A well-defined, heterogeneous mass on antenatal USG at the anterolateral portion of the fetal neck with hyperextension of the neck is characteristic for the cervical teratoma. [3-6] Prenatal MRI is important for further elaboration of such masses around airway with reference to its extent and compression on the airway. [5,6] Our case was prenatally diagnosed as cervical cystic teratoma or cystic lymphangioma and an EXIT was planned because of expected difficulty of airway maintenance.

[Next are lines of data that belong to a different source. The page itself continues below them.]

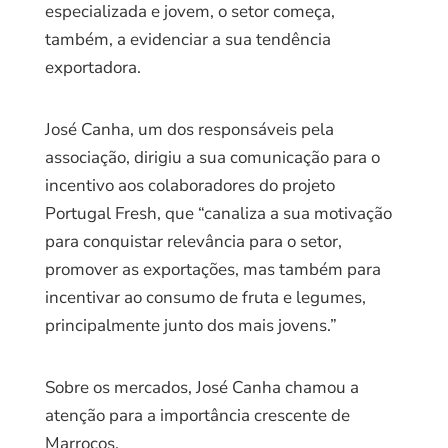
especializada e jovem, o setor começa,
também, a evidenciar a sua tendência
exportadora.
José Canha, um dos responsáveis pela
associação, dirigiu a sua comunicação para o
incentivo aos colaboradores do projeto
Portugal Fresh, que “canaliza a sua motivação
para conquistar relevância para o setor,
promover as exportações, mas também para
incentivar ao consumo de fruta e legumes,
principalmente junto dos mais jovens.”
Sobre os mercados, José Canha chamou a
atenção para a importância crescente de
Marrocos.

Prenatal diagnosis of cervical masses with upper airway obstruction should alert the perinatal team for closed and coordinated management. Appropriate timing and mode of delivery, safe airway, and timely surgical intervention are crucial for the survival of neonates. Although prenatal diagnosis has not yet affected mortality of cervical teratoma, it is hoped that with further experience and management team approach, mortality can be reduced.[4] The team approach is almost importance in providing organized and coordinated care plan. An obstetrician and/or perinatologist, neonatologist, paediatric surgeon and if necessary, paediatric anaesthesiologist should all be available in the delivery room for the birth, resuscitation and possible surgical intervention to the neonate.[4-6]

A C/S with EXIT procedure is indicated to avoid dystocia and/or teratoma avulsion especially for large tumours. [5] A careful anaesthetic management is necessary to provide oxygenation of fetus during C/S and to maintain a patent airway after delivery. In our case the EXIT was successfully executed and the airway was secured with No.3 endotracheal tube. The elective surgical excision of the mass was performed completely from surrounding tissues. Respiratory distress persisted until the fourth day postoperatively, and the newborn was extubated on the fourth day.